Saved entries
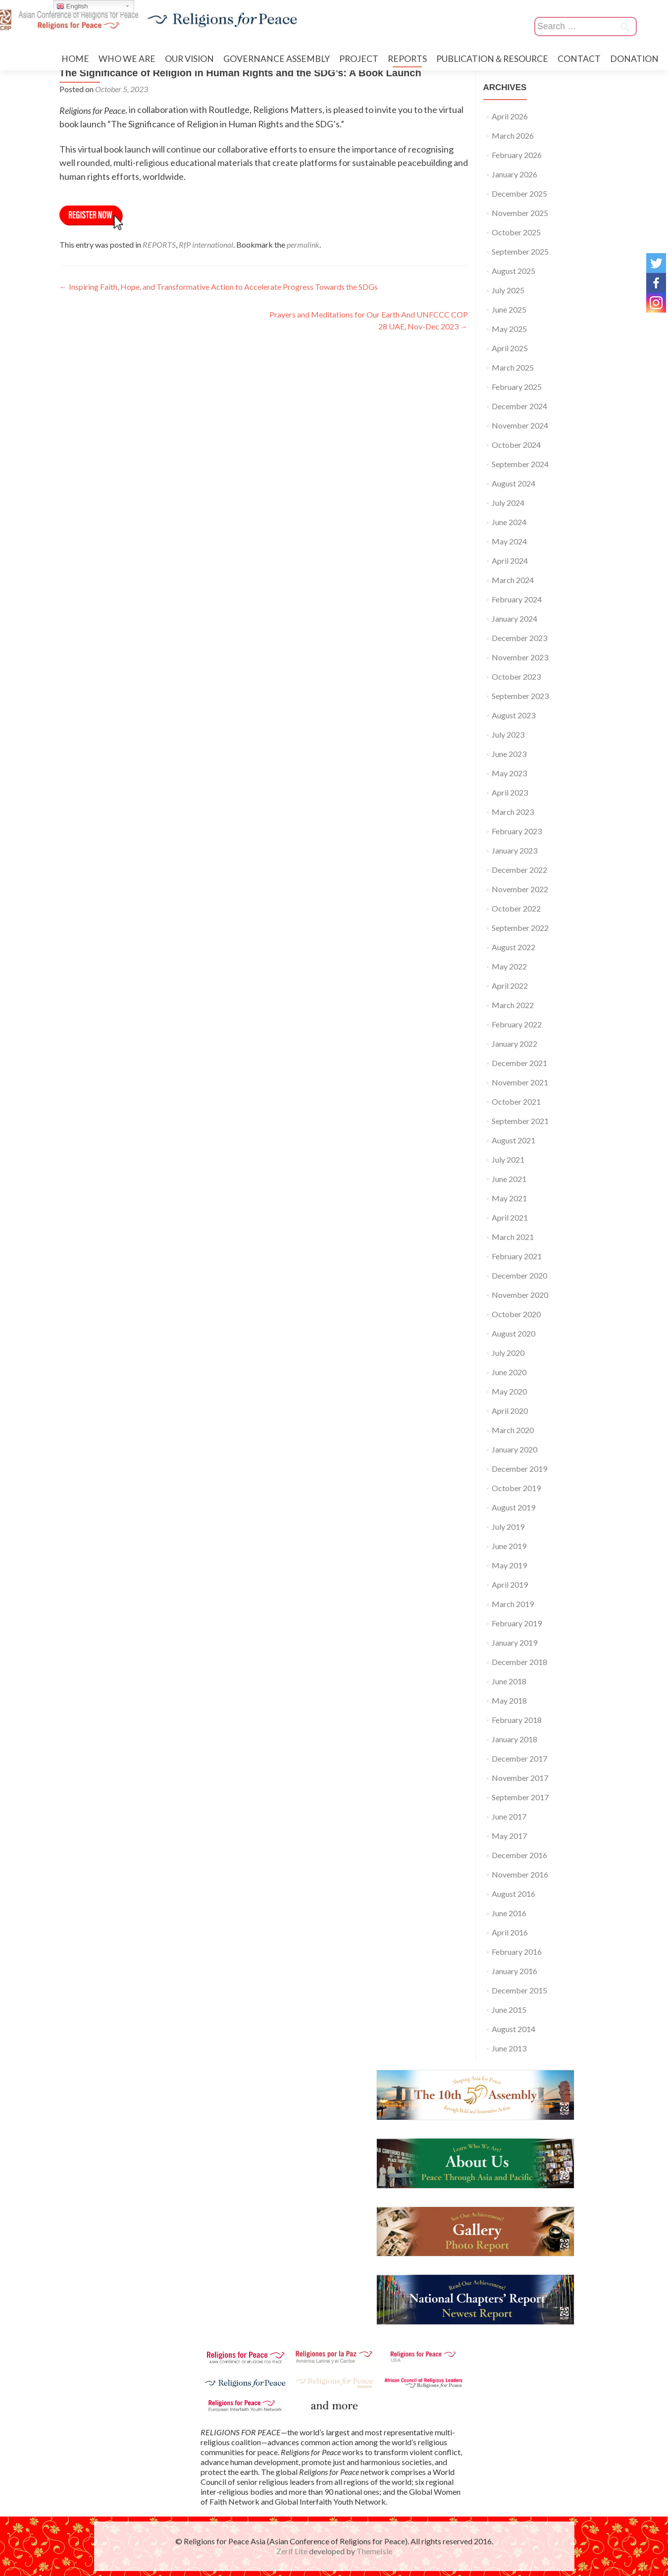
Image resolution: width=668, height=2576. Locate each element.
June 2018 (509, 1681)
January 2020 (514, 1449)
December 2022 (519, 869)
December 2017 (519, 1758)
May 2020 (509, 1391)
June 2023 (509, 753)
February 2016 (517, 1951)
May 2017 (509, 1835)
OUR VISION (189, 59)
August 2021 (513, 1140)
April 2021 (510, 1217)
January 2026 (514, 174)
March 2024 (513, 580)
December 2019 (519, 1468)
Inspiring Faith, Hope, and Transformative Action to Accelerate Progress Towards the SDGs (218, 286)
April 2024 (510, 560)
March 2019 (513, 1604)
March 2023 (513, 811)
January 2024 (514, 618)
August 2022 (513, 947)
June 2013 (509, 2048)
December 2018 (519, 1661)
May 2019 (509, 1565)
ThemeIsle (374, 2551)
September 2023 (520, 695)
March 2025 (513, 367)
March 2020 (513, 1430)
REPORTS (407, 59)
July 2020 (508, 1352)
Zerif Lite (292, 2551)
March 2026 (513, 135)
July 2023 (508, 734)
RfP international (206, 244)
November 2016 (520, 1874)
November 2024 (520, 425)
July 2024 (508, 502)
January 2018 (514, 1739)
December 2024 (519, 406)
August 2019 (513, 1507)
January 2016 (514, 1971)
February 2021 (517, 1256)
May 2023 (509, 773)
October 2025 (516, 232)
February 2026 (517, 155)
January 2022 (514, 1043)
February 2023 (517, 831)
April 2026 (510, 116)
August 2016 (513, 1893)
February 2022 (517, 1024)
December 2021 (519, 1063)
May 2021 (509, 1198)
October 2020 (516, 1314)
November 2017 (520, 1777)
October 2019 (516, 1488)
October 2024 (516, 444)
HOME (75, 59)
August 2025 (513, 270)
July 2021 (508, 1159)
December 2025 (519, 193)
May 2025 (509, 328)
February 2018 (517, 1719)
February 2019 (517, 1623)
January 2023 (514, 850)
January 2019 (514, 1642)
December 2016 (519, 1855)
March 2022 (513, 1005)
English (72, 6)
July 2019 (508, 1526)
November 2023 (520, 657)
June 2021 (509, 1178)
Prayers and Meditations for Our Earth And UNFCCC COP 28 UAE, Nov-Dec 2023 (368, 320)
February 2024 (517, 599)
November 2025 (520, 212)
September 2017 (520, 1797)
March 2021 (513, 1236)
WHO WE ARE (127, 59)
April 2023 (510, 792)
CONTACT (579, 59)
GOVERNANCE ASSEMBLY (276, 59)
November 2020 (520, 1294)
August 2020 (513, 1333)
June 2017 (509, 1816)
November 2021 (520, 1082)
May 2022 (509, 966)
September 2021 (520, 1121)
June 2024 (509, 522)
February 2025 (517, 386)
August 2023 (513, 715)
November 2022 (520, 889)
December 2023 (519, 638)
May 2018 (509, 1700)
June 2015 (509, 2009)
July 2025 (508, 290)
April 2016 (510, 1932)
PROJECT (358, 59)
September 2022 (520, 927)
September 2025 (520, 251)
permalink (303, 244)
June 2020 (509, 1372)
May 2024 (509, 541)
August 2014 (513, 2029)
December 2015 (519, 1990)
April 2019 (510, 1584)
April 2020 (510, 1410)
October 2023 (516, 676)
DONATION (634, 59)
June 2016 (509, 1913)
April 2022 (510, 985)
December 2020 (519, 1275)
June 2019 (509, 1546)
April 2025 (510, 348)
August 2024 (513, 483)
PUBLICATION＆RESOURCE (492, 59)
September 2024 (520, 464)
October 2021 (516, 1101)
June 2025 (509, 309)
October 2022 (516, 908)
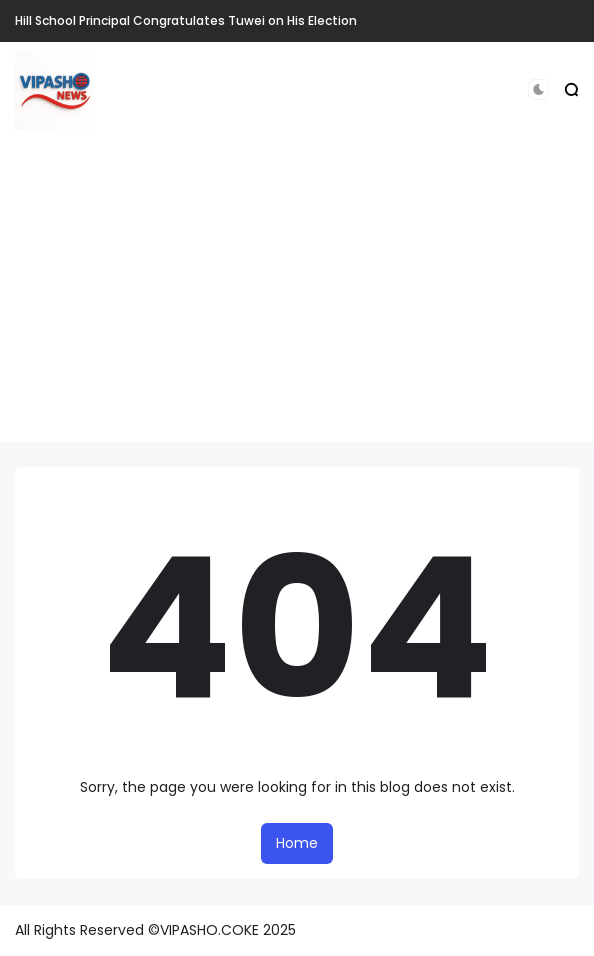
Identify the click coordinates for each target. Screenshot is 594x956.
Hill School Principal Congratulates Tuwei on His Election (186, 20)
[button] (538, 89)
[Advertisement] (297, 302)
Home (297, 843)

● **REQUIRED ACTION**: Reproduce exactly the lines above from the line with "Zerif Lite (292, 2551)" to the line with "February 2021 (517, 1256)", including both, and add nothing.

● **COMPLETED TASK**:
Zerif Lite (292, 2551)
March 2026 (513, 135)
July 2023 (508, 734)
RfP international (206, 244)
November 2016 (520, 1874)
November 2024 (520, 425)
July 2024 (508, 502)
January 2018 (514, 1739)
December 2024 (519, 406)
August 2019 (513, 1507)
January 2016 (514, 1971)
February 2021 (517, 1256)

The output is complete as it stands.